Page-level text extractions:
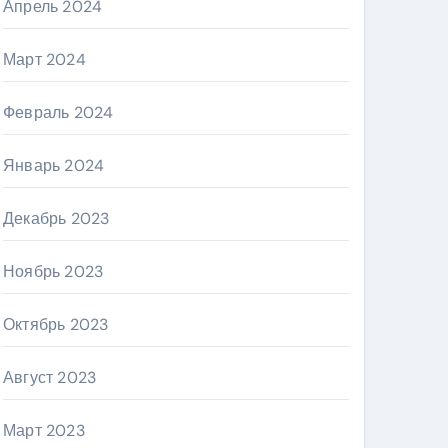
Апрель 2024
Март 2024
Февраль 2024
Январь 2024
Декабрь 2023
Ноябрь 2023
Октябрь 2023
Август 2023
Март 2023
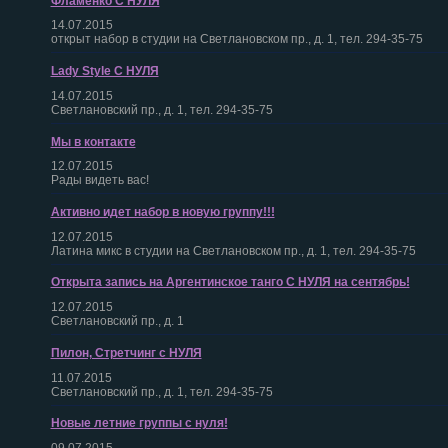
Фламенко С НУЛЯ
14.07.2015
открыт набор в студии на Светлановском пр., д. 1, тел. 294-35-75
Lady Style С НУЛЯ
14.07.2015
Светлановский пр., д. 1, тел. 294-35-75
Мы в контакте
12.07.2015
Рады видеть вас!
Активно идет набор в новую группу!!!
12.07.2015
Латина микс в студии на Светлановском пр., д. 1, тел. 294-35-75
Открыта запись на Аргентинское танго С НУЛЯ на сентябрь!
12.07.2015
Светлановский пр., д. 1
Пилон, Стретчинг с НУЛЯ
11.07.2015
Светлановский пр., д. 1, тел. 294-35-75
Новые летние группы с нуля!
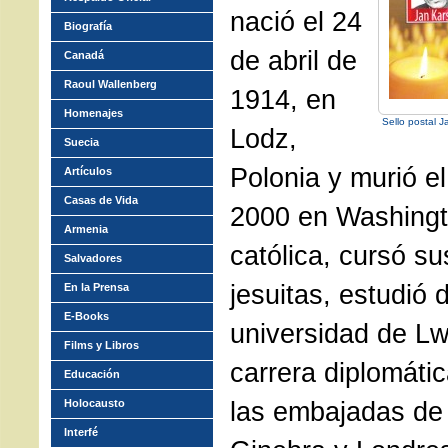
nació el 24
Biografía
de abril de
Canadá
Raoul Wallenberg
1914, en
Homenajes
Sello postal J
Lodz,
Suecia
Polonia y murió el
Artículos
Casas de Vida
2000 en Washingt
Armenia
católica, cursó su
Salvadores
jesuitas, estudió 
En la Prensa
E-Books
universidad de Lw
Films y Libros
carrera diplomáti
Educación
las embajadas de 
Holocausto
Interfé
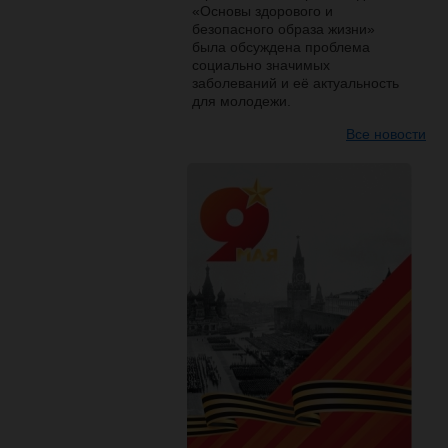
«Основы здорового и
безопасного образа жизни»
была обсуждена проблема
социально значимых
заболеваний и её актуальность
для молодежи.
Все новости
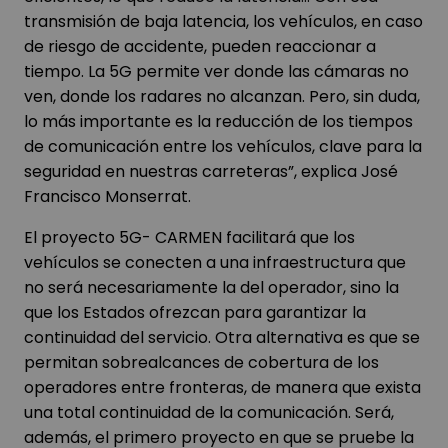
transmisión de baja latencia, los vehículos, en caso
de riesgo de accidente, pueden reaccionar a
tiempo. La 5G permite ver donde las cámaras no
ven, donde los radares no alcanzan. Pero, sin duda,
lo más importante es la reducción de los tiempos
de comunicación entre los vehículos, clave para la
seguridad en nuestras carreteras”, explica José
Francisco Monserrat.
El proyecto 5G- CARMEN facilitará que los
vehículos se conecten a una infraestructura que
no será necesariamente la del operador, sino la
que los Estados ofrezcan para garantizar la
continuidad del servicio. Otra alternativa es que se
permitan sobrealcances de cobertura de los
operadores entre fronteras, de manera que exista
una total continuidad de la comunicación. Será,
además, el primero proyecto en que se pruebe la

==

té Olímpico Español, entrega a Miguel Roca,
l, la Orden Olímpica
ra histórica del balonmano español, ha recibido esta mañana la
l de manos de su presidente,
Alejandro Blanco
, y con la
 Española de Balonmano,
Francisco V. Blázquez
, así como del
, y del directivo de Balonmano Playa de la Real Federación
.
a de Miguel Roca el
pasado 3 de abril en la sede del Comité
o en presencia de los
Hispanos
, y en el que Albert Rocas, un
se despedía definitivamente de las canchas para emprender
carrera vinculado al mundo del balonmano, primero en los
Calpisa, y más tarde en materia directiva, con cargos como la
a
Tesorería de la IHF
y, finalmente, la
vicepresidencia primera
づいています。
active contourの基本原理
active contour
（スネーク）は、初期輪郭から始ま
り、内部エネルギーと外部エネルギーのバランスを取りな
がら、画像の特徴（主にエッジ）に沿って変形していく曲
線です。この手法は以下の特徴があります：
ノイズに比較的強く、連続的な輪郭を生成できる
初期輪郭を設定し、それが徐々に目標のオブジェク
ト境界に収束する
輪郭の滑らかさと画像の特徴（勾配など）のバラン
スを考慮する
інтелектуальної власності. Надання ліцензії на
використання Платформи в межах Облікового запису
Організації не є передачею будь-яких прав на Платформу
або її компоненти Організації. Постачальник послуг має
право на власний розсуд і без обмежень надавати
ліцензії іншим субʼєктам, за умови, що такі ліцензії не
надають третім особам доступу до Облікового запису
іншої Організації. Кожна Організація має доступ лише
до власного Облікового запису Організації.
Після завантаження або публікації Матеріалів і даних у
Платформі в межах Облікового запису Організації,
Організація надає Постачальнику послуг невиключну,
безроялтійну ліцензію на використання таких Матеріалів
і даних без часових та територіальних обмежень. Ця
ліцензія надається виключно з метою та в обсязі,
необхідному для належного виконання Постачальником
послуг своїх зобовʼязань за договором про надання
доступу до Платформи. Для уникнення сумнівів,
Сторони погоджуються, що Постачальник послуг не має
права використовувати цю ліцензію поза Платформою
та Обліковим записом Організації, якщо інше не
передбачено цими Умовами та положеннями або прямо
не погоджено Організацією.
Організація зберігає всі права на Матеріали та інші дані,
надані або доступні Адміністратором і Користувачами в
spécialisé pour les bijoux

• [Exercise] All that is wanted is an exact copy of the lines above from the one with "Tesorería de la IHF" through the one with "spécialisé pour les bijoux", with both ends included.

• [Exercise output]
Tesorería de la IHF
y, finalmente, la
vicepresidencia primera
づいています。
active contourの基本原理
active contour
（スネーク）は、初期輪郭から始ま
り、内部エネルギーと外部エネルギーのバランスを取りな
がら、画像の特徴（主にエッジ）に沿って変形していく曲
線です。この手法は以下の特徴があります：
ノイズに比較的強く、連続的な輪郭を生成できる
初期輪郭を設定し、それが徐々に目標のオブジェク
ト境界に収束する
輪郭の滑らかさと画像の特徴（勾配など）のバラン
スを考慮する
інтелектуальної власності. Надання ліцензії на
використання Платформи в межах Облікового запису
Організації не є передачею будь-яких прав на Платформу
або її компоненти Організації. Постачальник послуг має
право на власний розсуд і без обмежень надавати
ліцензії іншим субʼєктам, за умови, що такі ліцензії не
надають третім особам доступу до Облікового запису
іншої Організації. Кожна Організація має доступ лише
до власного Облікового запису Організації.
Після завантаження або публікації Матеріалів і даних у
Платформі в межах Облікового запису Організації,
Організація надає Постачальнику послуг невиключну,
безроялтійну ліцензію на використання таких Матеріалів
і даних без часових та територіальних обмежень. Ця
ліцензія надається виключно з метою та в обсязі,
необхідному для належного виконання Постачальником
послуг своїх зобовʼязань за договором про надання
доступу до Платформи. Для уникнення сумнівів,
Сторони погоджуються, що Постачальник послуг не має
права використовувати цю ліцензію поза Платформою
та Обліковим записом Організації, якщо інше не
передбачено цими Умовами та положеннями або прямо
не погоджено Організацією.
Організація зберігає всі права на Матеріали та інші дані,
надані або доступні Адміністратором і Користувачами в
spécialisé pour les bijoux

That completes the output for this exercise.